In the aftermath of sexual assault, a women retreats into the garden of her mind. Searching for answers and struggling to do ’the right thing’, she realises that she must regain her voice and find new paths to healing, before she and her garden are destroyed completely.

The Gigantic Beard That Was Evil

Snafu Pictures Ltd, London

Writers: Omari McCarthy, Stephen Collins
Director: Simone Giampaolo
Producers: Paul Schleicher, Laura McAlister, Dan Dixon 
 
On the orderly island of ‘Here’, all is neat, contained, standardised and importantly, beardless. Or at least until one famous day, when Dave, bald but for a single hair, finds himself assailed by a terrifying, unstoppable monster of a beard!

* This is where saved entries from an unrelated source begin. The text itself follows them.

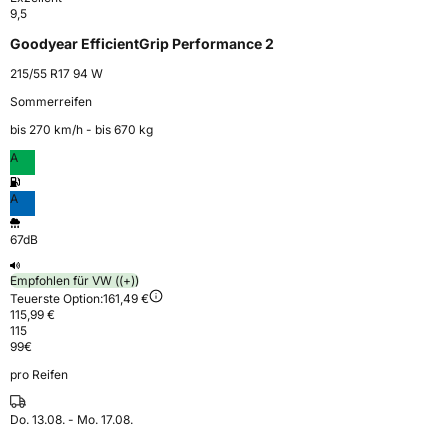
9,5
Goodyear EfficientGrip Performance 2
215/55 R17 94 W
Sommerreifen
bis 270 km⁠/⁠h - bis 670 kg
A
A
67dB
Empfohlen für VW ((+))
Teuerste Option:
161,49 €
115,99 €
115
99
€
pro Reifen
Do. 13.08. - Mo. 17.08.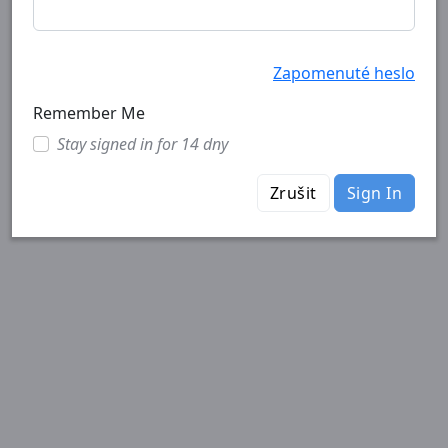
Zapomenuté heslo
Remember Me
Stay signed in for 14 dny
Zrušit
Sign In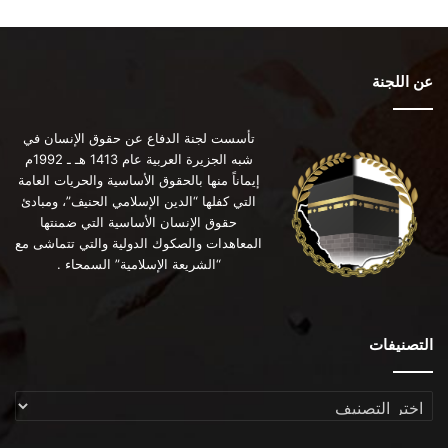
عن اللجنة
تأسست لجنة الدفاع عن حقوق الإنسان في
شبه الجزيرة العربية عام 1413 هـ ـ 1992م
إيماناً منها بالحقوق الأساسية والحريات العامة
التي كفلها “الدين الإسلامي الحنيف”، ومبادئ
حقوق الإنسان الأساسية التي ضمنتها
المعاهدات والصكوك الدولية والتي تتماشى مع
“الشريعة الإسلامية” السمحاء .
التصنيفات
التصنيفات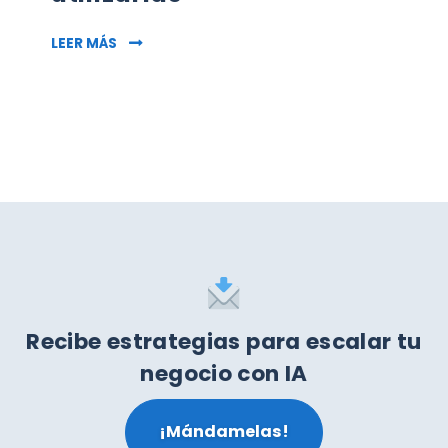
462: CÓMO ENCONTRAR PALABRAS CLAVE REL
LEER MÁS
Recibe estrategias para escalar tu
negocio con IA
¡Mándamelas!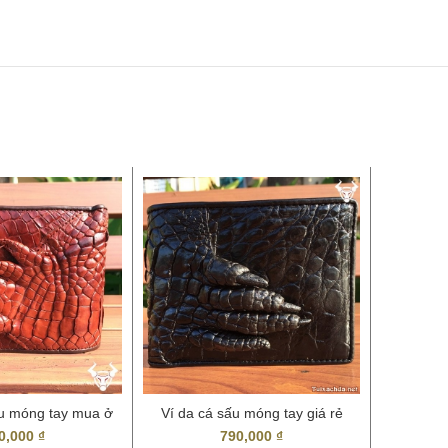
u móng tay mua ở
Ví da cá sấu móng tay giá rẻ
Bóp Nam 
đâu?
tphcm
0,000
₫
790,000
₫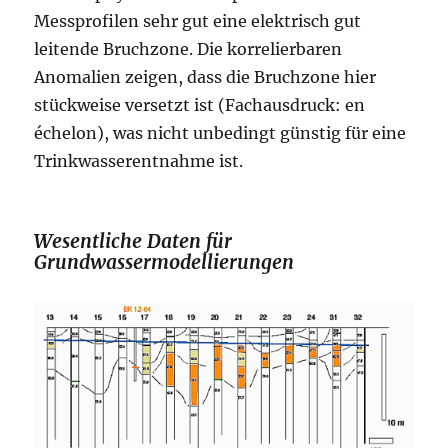
Messprofilen sehr gut eine elektrisch gut
leitende Bruchzone. Die korrelierbaren
Anomalien zeigen, dass die Bruchzone hier
stückweise versetzt ist (Fachausdruck: en
échelon), was nicht unbedingt günstig für eine
Trinkwasserentnahme ist.
Wesentliche Daten für
Grundwassermodellierungen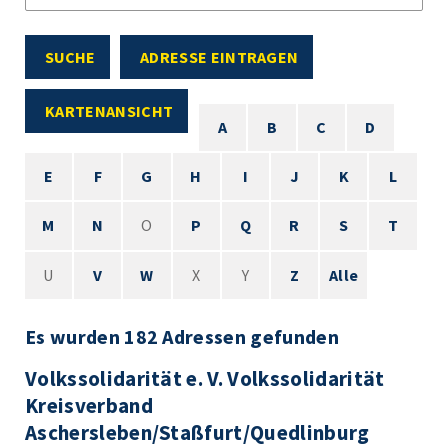
SUCHE
ADRESSE EINTRAGEN
KARTENANSICHT
A
B
C
D
E
F
G
H
I
J
K
L
M
N
O
P
Q
R
S
T
U
V
W
X
Y
Z
Alle
Es wurden 182 Adressen gefunden
Volkssolidarität e. V. Volkssolidarität
Kreisverband
Aschersleben/Staßfurt/Quedlinburg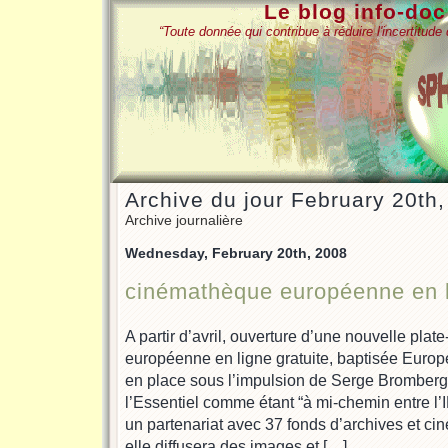
Le blog info-do
“Toute donnée qui contribue à réduire l'incertitud
Archive du jour February 20th
Archive journalière
Wednesday, February 20th, 2008
cinémathèque européenne en 
A partir d’avril, ouverture d’une nouvelle pla
européenne en ligne gratuite, baptisée Euro
en place sous l’impulsion de Serge Bromberg.
l’Essentiel comme étant “à mi-chemin entre l
un partenariat avec 37 fonds d’archives et c
elle diffusera des images et […]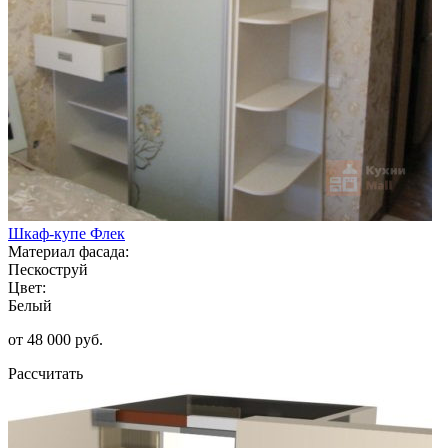
Шкаф-купе Флек
Материал фасада:
Пескоструй
Цвет:
Белый
от 48 000 руб.
Рассчитать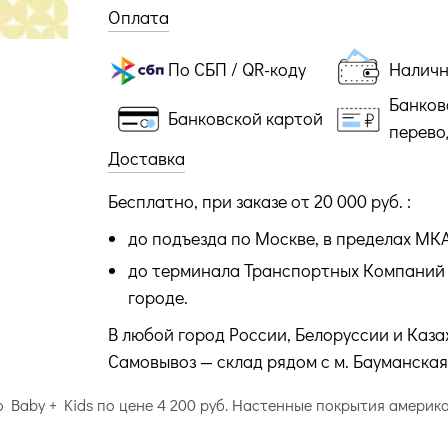
Оплата
По СБП / QR-коду
Налич
Банков
Банковской картой
перево
Доставка
Бесплатно, при заказе от 20 000 руб. :
до подъезда по Москве, в пределах МК
до терминала Транспортных Компаний 
городе.
В любой город России, Белоруссии и Каза
Самовывоз — склад рядом с м. Бауманская
o Baby + Kids по цене 4 200 руб. Настенные покрытия америка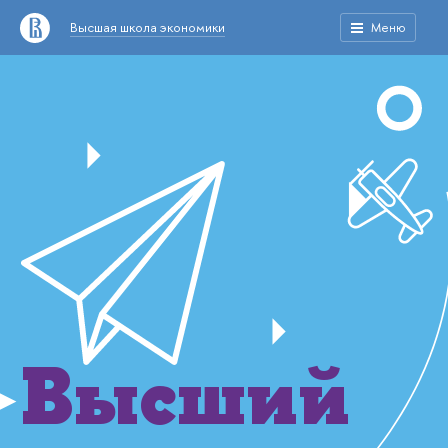
Высшая школа экономики
Меню
Высший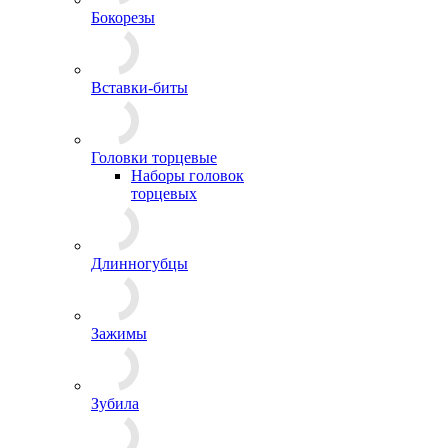
Бокорезы
Вставки-биты
Головки торцевые
Наборы головок
торцевых
Длинногубцы
Зажимы
Зубила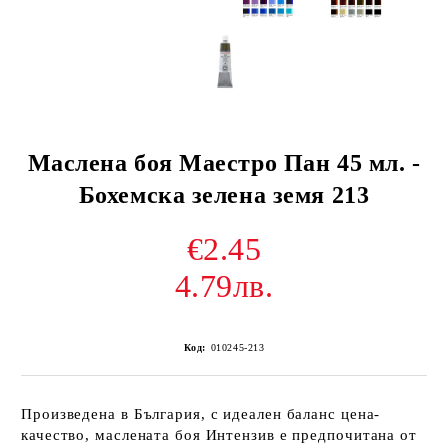
Маслена боя Маестро Пан 45 мл. -
Бохемска зелена земя 213
€2.45
4.79лв.
Код:
010245-213
Произведена в България, с идеален баланс цена-
качество, маслената боя Интензив е предпочитана от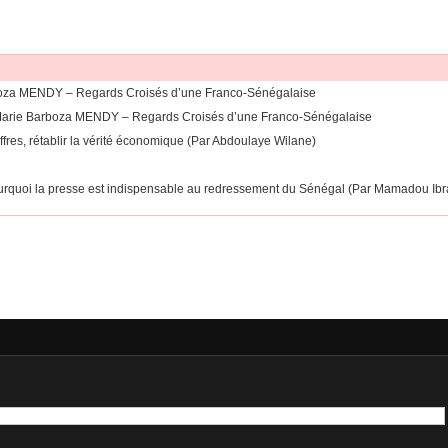
rboza MENDY – Regards Croisés d’une Franco-Sénégalaise
Par Marie Barboza MENDY – Regards Croisés d’une Franco-Sénégalaise
hiffres, rétablir la vérité économique (Par Abdoulaye Wilane)
: Pourquoi la presse est indispensable au redressement du Sénégal (Par Mamadou Ibr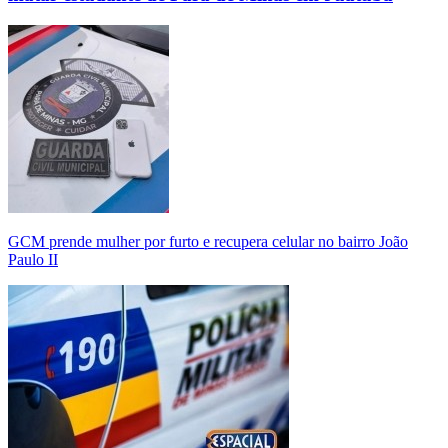
GCM prende mulher por furto e recupera celular no bairro João
Paulo II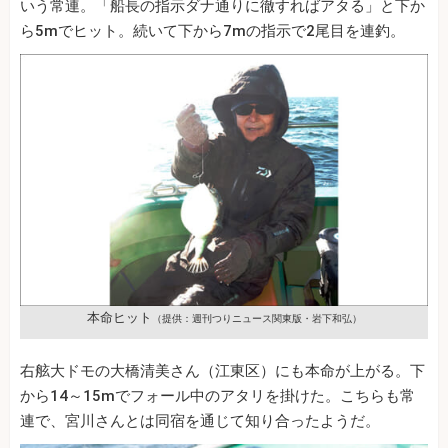
いう常連。「船長の指示ダナ通りに徹すればアタる」と下か
ら5mでヒット。続いて下から7mの指示で2尾目を連釣。
本命ヒット
（提供：週刊つりニュース関東版・岩下和弘）
右舷大ドモの大橋清美さん（江東区）にも本命が上がる。下
から14～15mでフォール中のアタリを掛けた。こちらも常
連で、宮川さんとは同宿を通じて知り合ったようだ。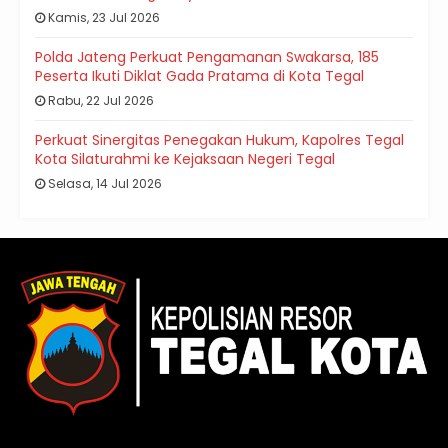
Kamis, 23 Jul 2026
Polda Jateng Perkuat Pengamanan Swakarsa, 185
Peserta Ikuti Diklat Gada Pratama di Kota Tegal
Rabu, 22 Jul 2026
Perkuat Sinergitas Penegakan Hukum, Kapolres Tegal
Kota Silaturahmi ke Kejaksaan Negeri Tegal
Selasa, 14 Jul 2026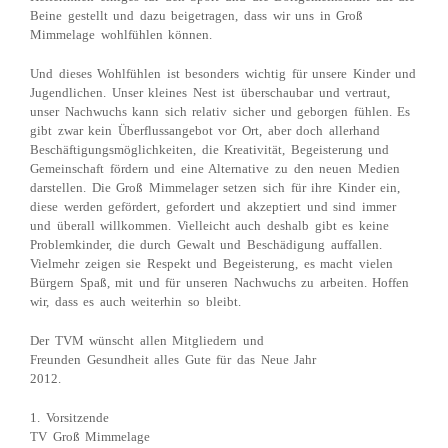
Beine gestellt und dazu beigetragen, dass wir uns in Groß
Mimmelage wohlfühlen können.
Und dieses Wohlfühlen ist besonders wichtig für unsere Kinder und
Jugendlichen. Unser kleines Nest ist überschaubar und vertraut,
unser Nachwuchs kann sich relativ sicher und geborgen fühlen. Es
gibt zwar kein Überflussangebot vor Ort, aber doch allerhand
Beschäftigungsmöglichkeiten, die Kreativität, Begeisterung und
Gemeinschaft fördern und eine Alternative zu den neuen Medien
darstellen. Die Groß Mimmelager setzen sich für ihre Kinder ein,
diese werden gefördert, gefordert und akzeptiert und sind immer
und überall willkommen. Vielleicht auch deshalb gibt es keine
Problemkinder, die durch Gewalt und Beschädigung auffallen.
Vielmehr zeigen sie Respekt und Begeisterung, es macht vielen
Bürgern Spaß, mit und für unseren Nachwuchs zu arbeiten. Hoffen
wir, dass es auch weiterhin so bleibt.
Der TVM wünscht allen Mitgliedern und
Freunden Gesundheit alles Gute für das Neue Jahr
2012.
1. Vorsitzende
TV Groß Mimmelage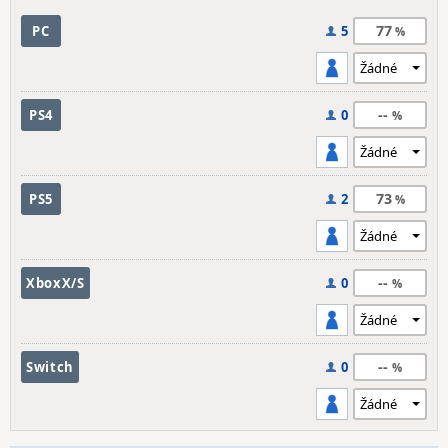
77
PC
5
--
PS4
0
73
PS5
2
--
XboxX/S
0
--
Switch
0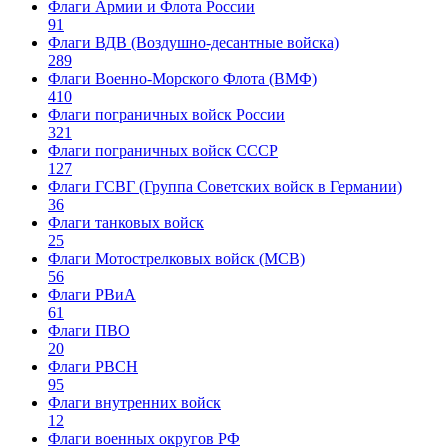
Флаги Армии и Флота России
91
Флаги ВДВ (Воздушно-десантные войска)
289
Флаги Военно-Морского Флота (ВМФ)
410
Флаги пограничных войск России
321
Флаги пограничных войск СССР
127
Флаги ГСВГ (Группа Советских войск в Германии)
36
Флаги танковых войск
25
Флаги Мотострелковых войск (МСВ)
56
Флаги РВиА
61
Флаги ПВО
20
Флаги РВСН
95
Флаги внутренних войск
12
Флаги военных округов РФ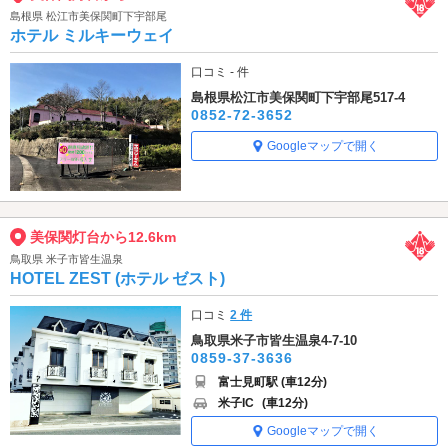
島根県 松江市美保関町下宇部尾
ホテル ミルキーウェイ
口コミ - 件
島根県松江市美保関町下宇部尾517-4
0852-72-3652
Googleマップで開く
美保関灯台から12.6km
鳥取県 米子市皆生温泉
HOTEL ZEST (ホテル ゼスト)
口コミ
2 件
鳥取県米子市皆生温泉4-7-10
0859-37-3636
富士見町駅 (車12分)
米子IC
(車12分)
Googleマップで開く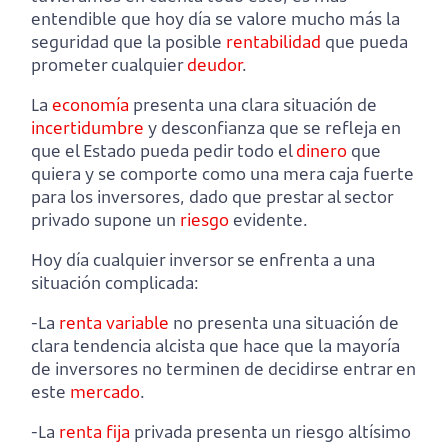
entendible que hoy día se valore mucho más la
seguridad que la posible
rentabilidad
que pueda
prometer cualquier
deudor
.
La
economía
presenta una clara situación de
incertidumbre
y desconfianza que se refleja en
que el Estado pueda pedir todo el
dinero
que
quiera y se comporte como una mera caja fuerte
para los inversores, dado que prestar al sector
privado supone un
riesgo
evidente.
Hoy día cualquier inversor se enfrenta a una
situación complicada:
-La
renta variable
no presenta una situación de
clara tendencia alcista que hace que la mayoría
de inversores no terminen de decidirse entrar en
este
mercado
.
-La
renta fija
privada presenta un riesgo altísimo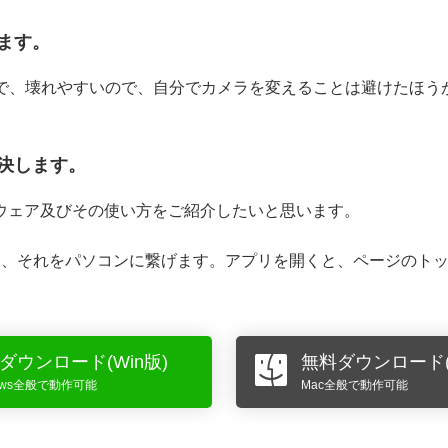
ます。
精密で、壊れやすいので、自分でカメラを変えることは避けたほ
決します。
ウェア及びその使い方をご紹介したいと思います。
し、それをパソコンに繋げます。アプリを開くと、ページのト
ダウンロード(Win版)
無料ダウンロード(
dows全般で動作可能
Mac全般で動作可能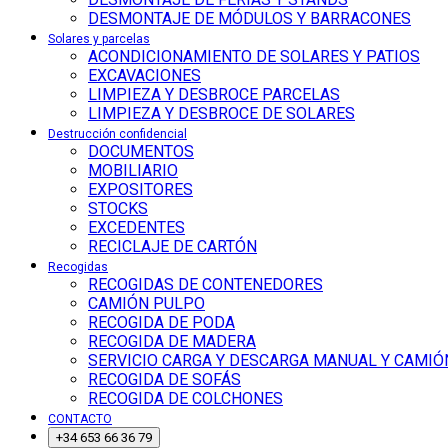
DESMONTAJE DE MÓDULOS Y BARRACONES
Solares y parcelas
ACONDICIONAMIENTO DE SOLARES Y PATIOS
EXCAVACIONES
LIMPIEZA Y DESBROCE PARCELAS
LIMPIEZA Y DESBROCE DE SOLARES
Destrucción confidencial
DOCUMENTOS
MOBILIARIO
EXPOSITORES
STOCKS
EXCEDENTES
RECICLAJE DE CARTÓN
Recogidas
RECOGIDAS DE CONTENEDORES
CAMIÓN PULPO
RECOGIDA DE PODA
RECOGIDA DE MADERA
SERVICIO CARGA Y DESCARGA MANUAL Y CAMIÓ
RECOGIDA DE SOFÁS
RECOGIDA DE COLCHONES
CONTACTO
+34 653 66 36 79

(Pemon) The Land of Many Waters

Apropos Productions Ltd, London
Director: Brandon Ra Pestano
Animation Director: Elmaz Ekrem
Producer: Paul DuBois

A blend of documentary film and animation exploring the mystical folklore of the indigenous Pemón people (South America) and their views on the current environmental crisis. 

The Rumour Mill

Bridge Way Films, Hull

Writer-director: Bexie Bush
Producer: Chris Hees 

Workers at a British garment factory attempt to solve the human race’s most pressing issue; man-made climate catastrophe as their debate is brought to life with the beauty and tactility of stop frame animation. 

The Wall Dog

High Tide Studio Ltd, Edinburgh

Writer-director: Josephine Lohoar Self
Producer: Alex Porter-Smith 

The Wall Dog tells the story of Dog 9 – an unfriendly yet loyal German Shepard dog who guards the deathstrip within the Berlin Wall. When Otto, a young enthusiastic dog handler joins his regiment, Dog 9 begins to question his beliefs. One fateful night things come to a head and Dog 9 must decide whether or not to abandon his loyalties. 

Wind and the Shadow

Out of Orbit in association with Enter Yes, Belfast

Writer-director: Kris Kelly
Producers: Brian J. Falconer, Vicki Rock 
 
Created by the BAFTA nominated Here to Fall writer-director, Kris Kelly, The Wind and the Shadow is a short animation that explores the emotional and physical impact childhood cancer and its treatment has on a 6-year-old girl and her mother.